Alleged $150M Payment Processing Scheme Included Debt Collection Transactions: Prosecutors

A quartet of individuals have been charged with conspiracy to commit wire fraud and conspiracy to commit bank fraud in a $150 million payment processing scheme that included facilitating transactions for debt collectors, and one of the individuals remains at large, according to an indictment that was unsealed yesterday in Massachusetts federal court.

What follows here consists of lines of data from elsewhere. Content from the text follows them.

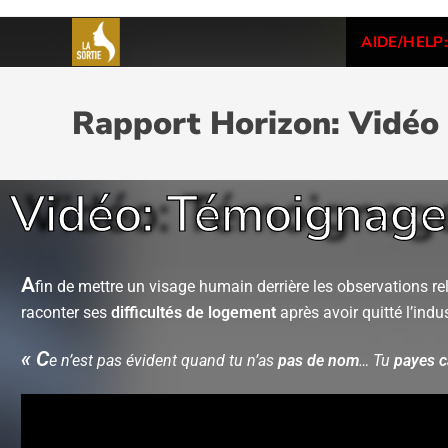
AIDE/HELP:
Rapport Horizon: Vidéo
Vidéo: Témoignage 
A
fin de mettre un visage humain derrière les observations 
raconter ses
difficultés de logement
après avoir quitté l’indu
«
C
e n’est pas évident quand tu n’as
pas de nom
… Tu
payes 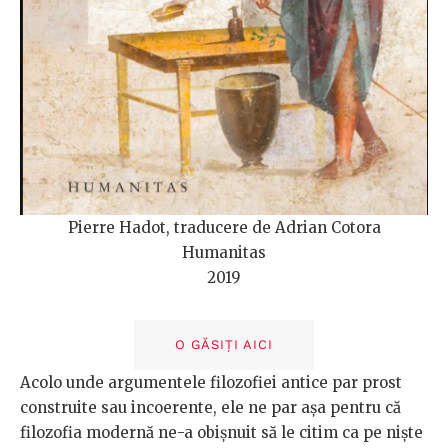
Pierre Hadot, traducere de Adrian Cotora
Humanitas
2019
O GĂSIȚI AICI
Acolo unde argumentele filozofiei antice par prost
construite sau incoerente, ele ne par așa pentru că
filozofia modernă ne-a obișnuit să le citim ca pe niște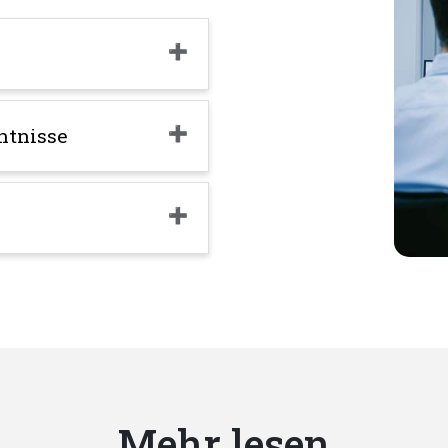
ntnisse
Mehr lesen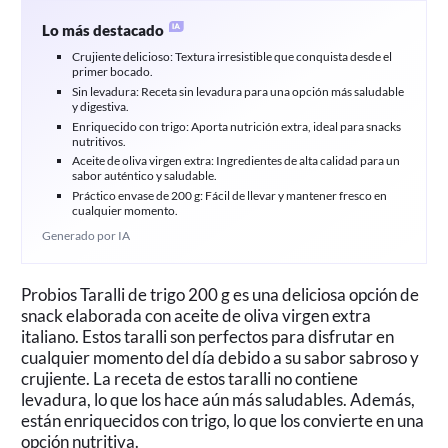
Lo más destacado
Crujiente delicioso: Textura irresistible que conquista desde el
primer bocado.
Sin levadura: Receta sin levadura para una opción más saludable
y digestiva.
Enriquecido con trigo: Aporta nutrición extra, ideal para snacks
nutritivos.
Aceite de oliva virgen extra: Ingredientes de alta calidad para un
sabor auténtico y saludable.
Práctico envase de 200 g: Fácil de llevar y mantener fresco en
cualquier momento.
Generado por IA
Probios Taralli de trigo 200 g es una deliciosa opción de
snack elaborada con aceite de oliva virgen extra
italiano. Estos taralli son perfectos para disfrutar en
cualquier momento del día debido a su sabor sabroso y
crujiente. La receta de estos taralli no contiene
levadura, lo que los hace aún más saludables. Además,
están enriquecidos con trigo, lo que los convierte en una
opción nutritiva.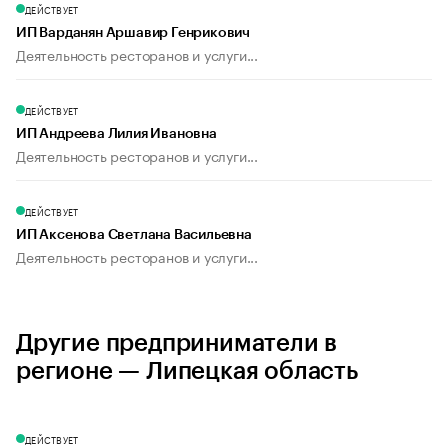
ДЕЙСТВУЕТ
ИП Варданян Аршавир Генрикович
Деятельность ресторанов и услуги...
ДЕЙСТВУЕТ
ИП Андреева Лилия Ивановна
Деятельность ресторанов и услуги...
ДЕЙСТВУЕТ
ИП Аксенова Светлана Васильевна
Деятельность ресторанов и услуги...
Другие предприниматели в
регионе — Липецкая область
ДЕЙСТВУЕТ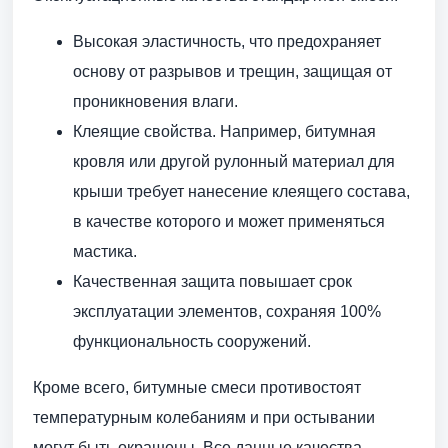
Высокая эластичность, что предохраняет
основу от разрывов и трещин, защищая от
проникновения влаги.
Клеящие свойства. Например, битумная
кровля или другой рулонный материал для
крыши требует нанесение клеящего состава,
в качестве которого и может применяться
мастика.
Качественная защита повышает срок
эксплуатации элементов, сохраняя 100%
функциональность сооружений.
Кроме всего, битумные смеси противостоят
температурным колебаниям и при остывании
могут быть окрашены. Все данные качества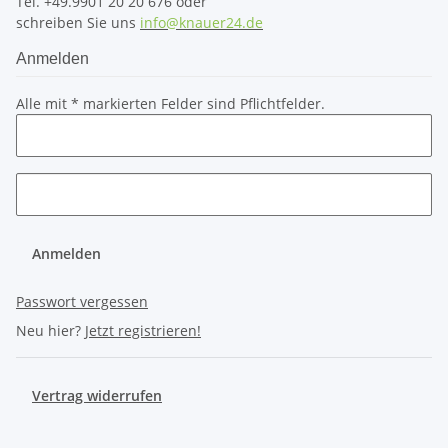
Tel. +49.9901 20 20 676 oder
schreiben Sie uns
info@knauer24.de
Anmelden
Alle mit
*
markierten Felder sind Pflichtfelder.
Anmelden
Passwort vergessen
Neu hier?
Jetzt registrieren!
Vertrag widerrufen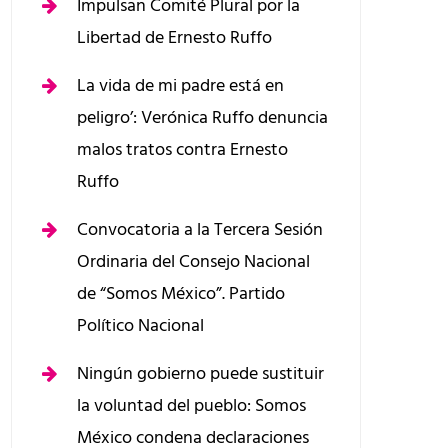
Impulsan Comité Plural por la
Libertad de Ernesto Ruffo
La vida de mi padre está en
peligro’: Verónica Ruffo denuncia
malos tratos contra Ernesto
Ruffo
Convocatoria a la Tercera Sesión
Ordinaria del Consejo Nacional
de “Somos México”. Partido
Político Nacional
Ningún gobierno puede sustituir
la voluntad del pueblo: Somos
México condena declaraciones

The individuals — Ahmad “Andy” Khawaja, 49, of Los Angeles, California, Thomas Wells, 74, of Martin County, Florida, Mohammad “Moe” Diab, 45, of Glendale, California, and Amy Ringler Rountree, 38, of Logan, Utah — were executives of Allied Wallet, a payment processing company based in Los Angeles. The group were accused of facilitating debit and credit card transactions for high-risk businesses, including online gambling, debt collection, debt reduction, prescription drugs, and payday lending. Khawaja is a fugitive from a 2019 indictment that charged him with campaign finance violations and obstruction of justice.

The individuals allegedly made fraudulent misrepresentations to financial institutions, card brands, and others about the type of transactions that were being processed by the merchants using Allied Wallet. Some of the merchants were involved in in high-risk industries, while others had their accounts terminated for excessive chargebacks, fraud, or other compliance concerns. The conspirators created shell companies and fake websites to make it seem like they were selling low-risk goods and services and using codes that miscategorized the nature of the transactions. The scheme helped more than 100 merchants process $150 million in debit and credit card transactions.

Khawaja, Diab, and Rountree each worked for Allied Wallet, while Wells, through his company Priority Payout, introduced clients seeking payment processing, to Allied Wallet.